He looked at me anxiously. “But I won’t hurt the little pet?”

“No, no, of course not.”

“All right.” He placed his cheek against the dog’s face and whispered lovingly, “Daddy promises to be gentle, my angel. Don’t worry, sweetheart.”

He grasped the loose skin of the neck as I directed, and I warily recommenced operations. Peering at the interior of the ear, listening to Mr. Whithorn’s murmured endearments, I was tensed in readiness for another explosion. But when it came with a ferocious yap, I found I was in no danger because Ruffles had turned his attention elsewhere.

As I dropped the auroscope and jumped back, I saw that the dog had sunk his teeth into the ball of his master’s thumb. And it wasn’t an ordinary bite.

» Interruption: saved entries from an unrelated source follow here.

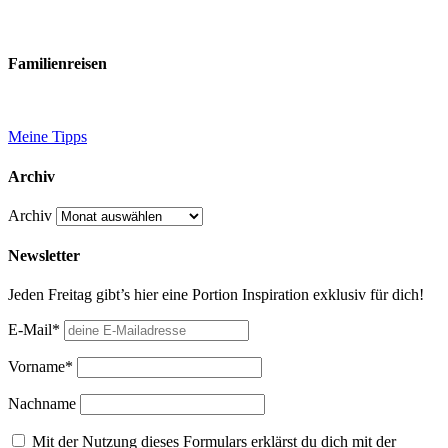
Familienreisen
Meine Tipps
Archiv
Archiv
Newsletter
Jeden Freitag gibt’s hier eine Portion Inspiration exklusiv für dich!
E-Mail*
Vorname*
Nachname
Mit der Nutzung dieses Formulars erklärst du dich mit der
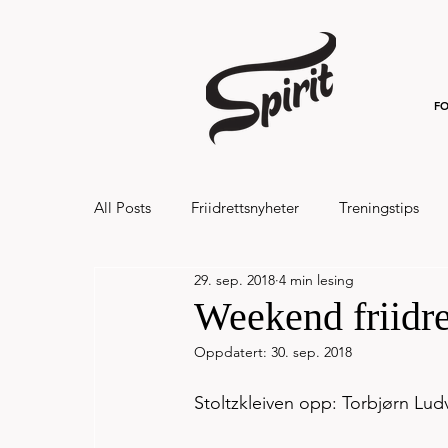
FO
All Posts
Friidrettsnyheter
Treningstips
29. sep. 2018
4 min lesing
Hålandsvannet halvmaraton og 7km 20
Weekend friidret
Oppdatert:
30. sep. 2018
Stoltzkleiven opp: Torbjørn Ludvi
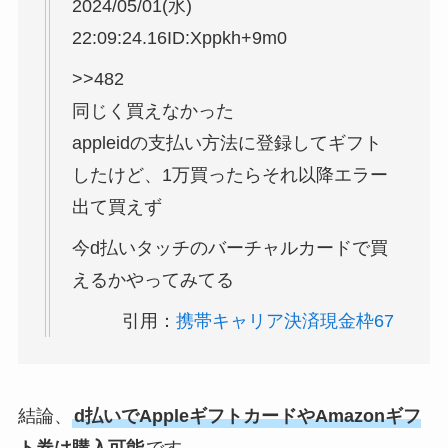
2024/05/01(水)
22:09:24.16ID:Xppkh+9m0
>>482
同じく買えなかった
appleidの支払い方法に登録してギフト
したけど、1万買ったらそれ以降エラー
出て買えず
今d払いタッチのバーチャルカードで買
えるかやってみてる
引用：
携帯キャリア決済現金枠67
結論、
d払いでAppleギフトカードやAmazonギフ
ト券は購入可能
です。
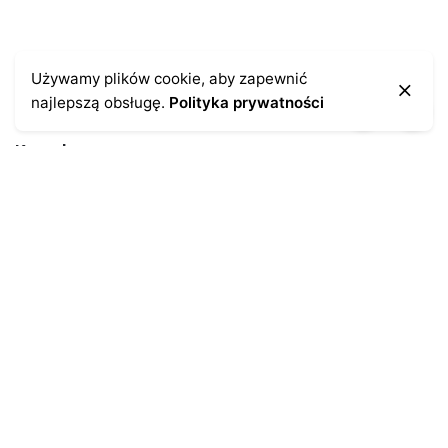
Używamy plików cookie, aby zapewnić
najlepszą obsługę.
Polityka prywatności
Kontakt
43-300 Bielsko-Biała
ul. Cieszyńska 4
Telefon:
691-547-155
Email:
kontakt@antykikormoran.pl
Moje konto
Moje zamówienia
Moja historia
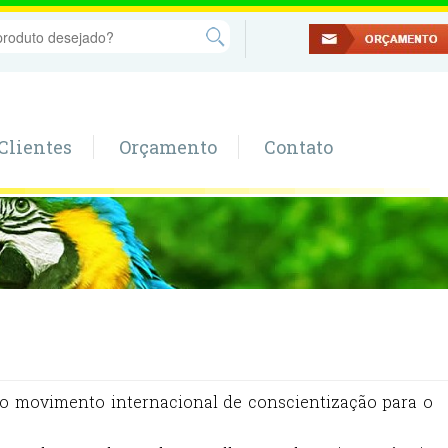
Clientes
Orçamento
Contato
a o movimento internacional de conscientização para o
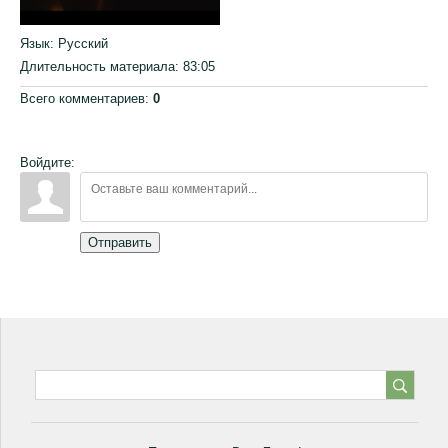
Язык
: Русский
Длительность материала
: 83:05
Всего комментариев
:
0
Войдите:
Отправить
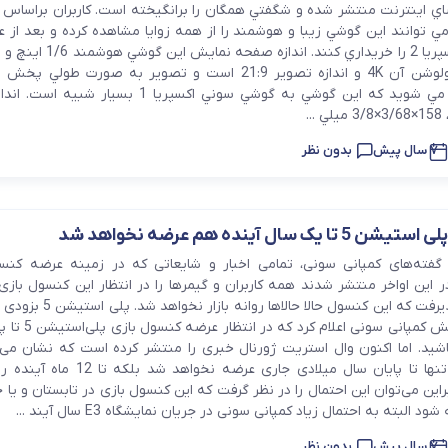
X در فضاي اينترنت منتشر شده و شگفتي همگان را برانگيخته است. كاربران براساس
توانند اين گوشي زيبا و هوشمند را از همه زوايا مشاهده كرده و بعد از ع
گوشي سوني اكسپريا 2 را خريداري كنند. اندازه 
OLED است. رزولوشن آن 4K و اندازه تصوير 21:9 است و تصوير به صورت طول
بنابراين متوجه مي شويد كه اين گوشي به گوشي سوني اكسپريا 1 بسيار
7 سال پیش
بدون نظر
ک سال آینده هم عرضه نخواهد شد
گفته‌های کمپانی سونی، تمامی اخبار و شایعاتی که در زمینه عرضه کنس
ی‌استیشن 5 در این اواخر منتشر شدند همه کاربران و گیمرها را در انتظار این کنسول با
بودند اما باید پذیرفت که این کنسول حالا حالاه
رسد چند روز پیش کمپانی سونی اع
اشید. اما اکنون وال استریت ژورنال خبری را منتشر کرده است که نشان می‌
کنسول بازی نه‌تنها تا پایان سال میلادی جاری عرضه نخواهد
این می‌توان این احتمال را در نظر گرفت که این کنسول بازی در تابستان و یا ح
 البته به احتمال زیاد کمپانی سونی در جریان نمایشگاه E3 سال آیند ...
7 سال پیش
بدون نظر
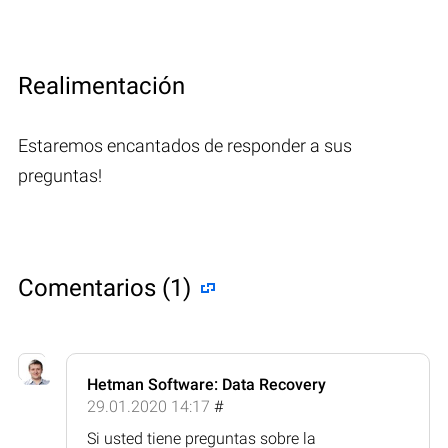
Realimentación
Estaremos encantados de responder a sus
preguntas!
Comentarios (1)
Hetman Software: Data Recovery
29.01.2020 14:17
#
Si usted tiene preguntas sobre la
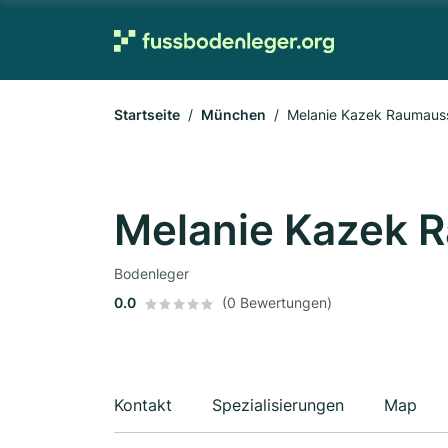
Startseite
München
Melanie Kazek Raumaus
Melanie Kazek 
Bodenleger
0.0
(0 Bewertungen)
Kontakt
Spezialisierungen
Map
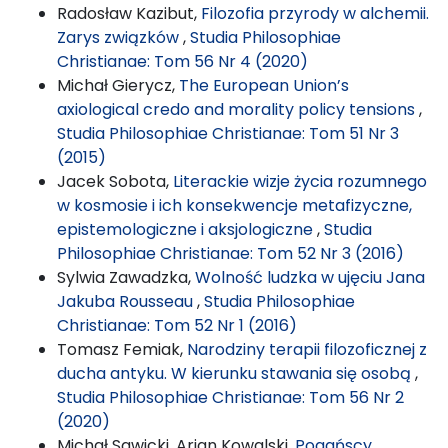
Radosław Kazibut,
Filozofia przyrody w alchemii.
Zarys związków
,
Studia Philosophiae
Christianae: Tom 56 Nr 4 (2020)
Michał Gierycz,
The European Union’s
axiological credo and morality policy tensions
,
Studia Philosophiae Christianae: Tom 51 Nr 3
(2015)
Jacek Sobota,
Literackie wizje życia rozumnego
w kosmosie i ich konsekwencje metafizyczne,
epistemologiczne i aksjologiczne
,
Studia
Philosophiae Christianae: Tom 52 Nr 3 (2016)
Sylwia Zawadzka,
Wolność ludzka w ujęciu Jana
Jakuba Rousseau
,
Studia Philosophiae
Christianae: Tom 52 Nr 1 (2016)
Tomasz Femiak,
Narodziny terapii filozoficznej z
ducha antyku. W kierunku stawania się osobą
,
Studia Philosophiae Christianae: Tom 56 Nr 2
(2020)
Michał Sawicki, Arian Kowalski,
Pogańscy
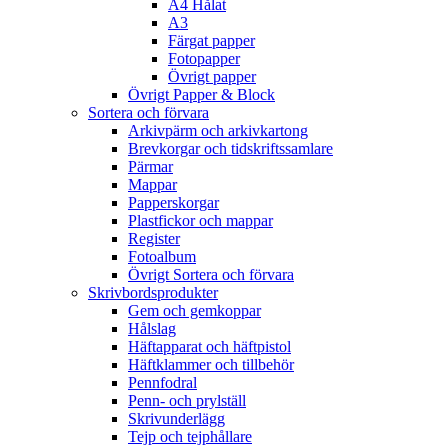
A4 Hålat
A3
Färgat papper
Fotopapper
Övrigt papper
Övrigt Papper & Block
Sortera och förvara
Arkivpärm och arkivkartong
Brevkorgar och tidskriftssamlare
Pärmar
Mappar
Papperskorgar
Plastfickor och mappar
Register
Fotoalbum
Övrigt Sortera och förvara
Skrivbordsprodukter
Gem och gemkoppar
Hålslag
Häftapparat och häftpistol
Häftklammer och tillbehör
Pennfodral
Penn- och prylställ
Skrivunderlägg
Tejp och tejphållare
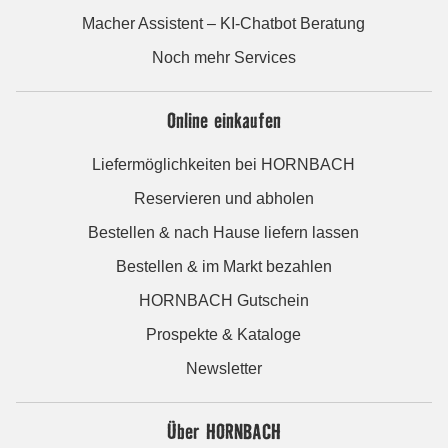
Macher Assistent – KI-Chatbot Beratung
Noch mehr Services
Online einkaufen
Liefermöglichkeiten bei HORNBACH
Reservieren und abholen
Bestellen & nach Hause liefern lassen
Bestellen & im Markt bezahlen
HORNBACH Gutschein
Prospekte & Kataloge
Newsletter
Über HORNBACH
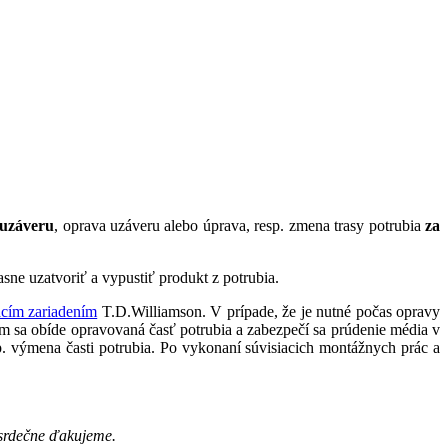
uzáveru
, oprava uzáveru alebo úprava, resp. zmena trasy potrubia
za
ne uzatvoriť a vypustiť produkt z potrubia.
acím zariadením
T.D.Williamson. V prípade, že je nutné počas opravy
ým sa obíde opravovaná časť potrubia a zabezpečí sa prúdenie média v
sp. výmena časti potrubia. Po vykonaní súvisiacich montážnych prác a
 srdečne ďakujeme.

He was hanging on, grinding deeply into the flesh.

Mr. Whithorn emitted a piercing yell of agony before shaking himself free.

“You rotten little bugger!”
he screamed, dancing around the room, holding the stricken hand. He looked at the blood pouring from the two deep holes, then glared at Ruffles.
“Oh, you bloody little swine!”

Siegfried’s words came back to me as Mr. Whithorn recommenced bending and jumping like an Apache summoning rain, all the while looking in a new way at the dog. Maybe, I said silently to Siegfried, we have a start here.

Chapter
37

“A
RE YE ALL RIGHT
, Mr. Herriot?”

Lionel Brough looked down at me solicitously as I crawled on hands and knees through the gap in the wire netting.

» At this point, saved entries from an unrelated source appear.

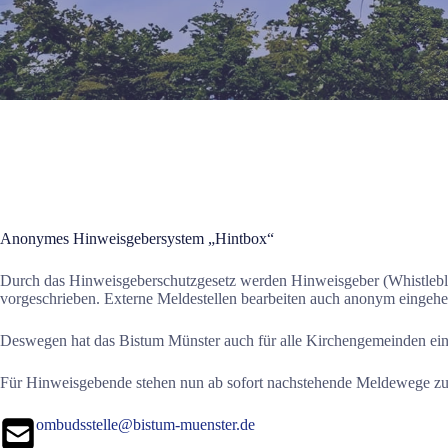
Anonymes Hinweisgebersystem „Hintbox“
Durch das Hinweisgeberschutzgesetz werden Hinweisgeber (Whistlebl
vorgeschrieben. Externe Meldestellen bearbeiten auch anonym einge
Deswegen hat das Bistum Münster auch für alle Kirchengemeinden ein
Für Hinweisgebende stehen nun ab sofort nachstehende Meldewege zu
ombudsstelle@bistum-muenster.de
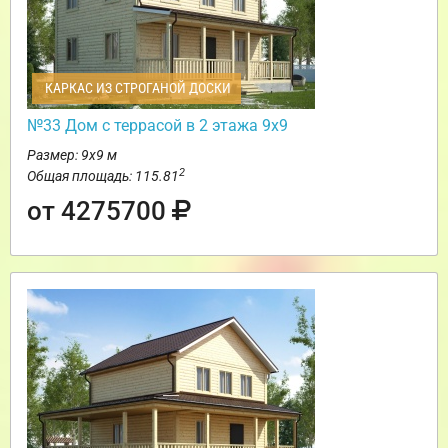
КАРКАС ИЗ СТРОГАНОЙ ДОСКИ
№33 Дом с террасой в 2 этажа 9х9
Размер: 9х9 м
2
Общая площадь: 115.81
от 4275700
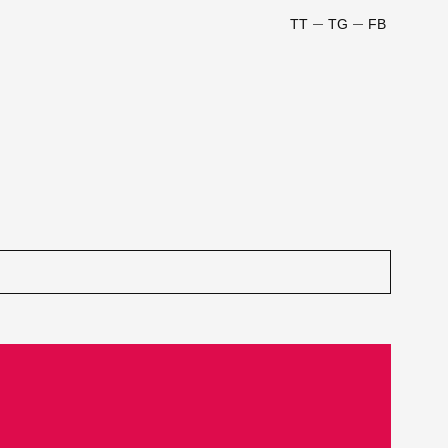
TT
TG
FB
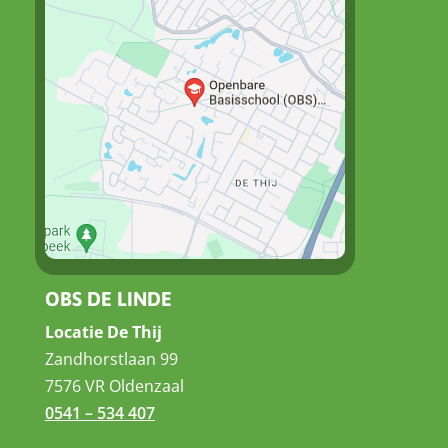
OBS DE LINDE
Locatie De Thij
Zandhorstlaan 99
7576 VR Oldenzaal
0541 – 534 407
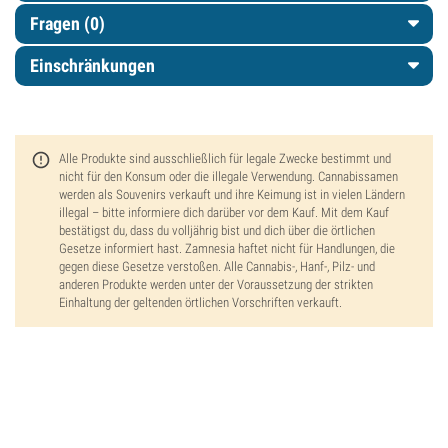
Fragen
(0)
Einschränkungen
Alle Produkte sind ausschließlich für legale Zwecke bestimmt und
nicht für den Konsum oder die illegale Verwendung. Cannabissamen
werden als Souvenirs verkauft und ihre Keimung ist in vielen Ländern
illegal – bitte informiere dich darüber vor dem Kauf. Mit dem Kauf
bestätigst du, dass du volljährig bist und dich über die örtlichen
Gesetze informiert hast. Zamnesia haftet nicht für Handlungen, die
gegen diese Gesetze verstoßen. Alle Cannabis-, Hanf-, Pilz- und
anderen Produkte werden unter der Voraussetzung der strikten
Einhaltung der geltenden örtlichen Vorschriften verkauft.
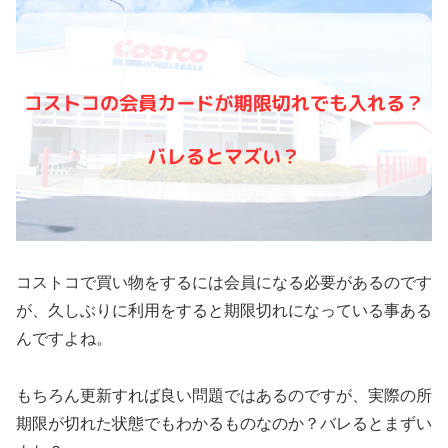
コストコで買い物をするには会員になる必要があるのです
が、久しぶりに利用をすると期限切れになっている事ある
んですよね。
もちろん更新すれば良い問題ではあるのですが、実際の所
期限が切れた状態でもわかるものなのか？バレるとまずい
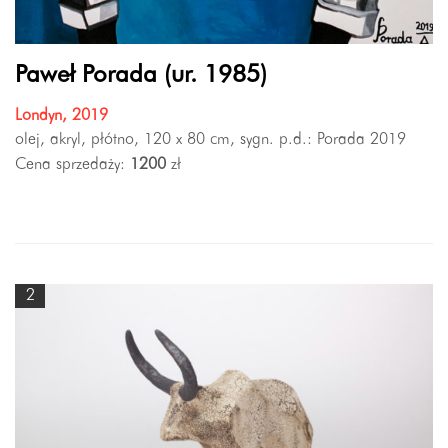
Paweł Porada (ur. 1985)
Londyn, 2019
olej, akryl, płótno, 120 x 80 cm, sygn. p.d.: Porada 2019
Cena sprzedaży:
1200
zł
2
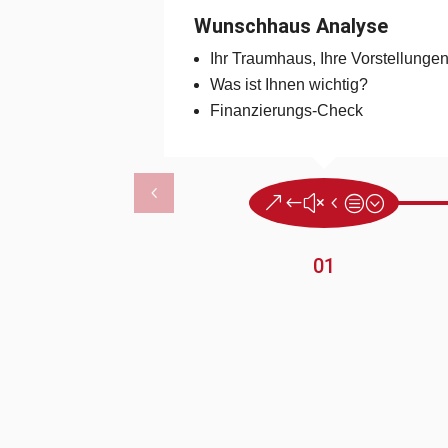
Wunschhaus Analyse
Ihr Traumhaus, Ihre Vorstellunge
Was ist Ihnen wichtig?
Finanzierungs-Check
01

“Yes,” I gasped. Lionel was very thin and he had slipped through the aperture like a snake, but I was having a little difficulty.

There were some unusual farms and smallholdings in our practice—converted railway wagons, henhouses and other artifices— but this one, I always thought, took the prize.

Lionel was one of a plentiful breed in those days, a roadman who kept livestock as a sideline and hobby. Some of them had four cows, others a few pigs, but Lionel had the lot.

He had housed his motley collection in a large hut by the side of his cottage. He appeared to have divided the hut into sections by using the first thing that came to hand. It was a labyrinth, a monumental piece of improvisation, with up-ended bed frames, sheets of plywood and corrugated iron, and stretches of wire netting separating the animals. There were no doors or passages anywhere.

I got to my feet, puffing slightly. “Where is this calf?”

“Not far to go now, Mr. Herriot.” We passed his solitary cow, then little pigs nibbled at my heels as Lionel laboriously undid a series of knots tied with coarse string so that we could enter the next compartment.

Here, a couple of nanny goats regarded us impassively.

“Grand milkers, them two,” the roadman grunted. “T’missus makes some smashin’ cheese from ’em, and it’s healthy milk, isn’t it?”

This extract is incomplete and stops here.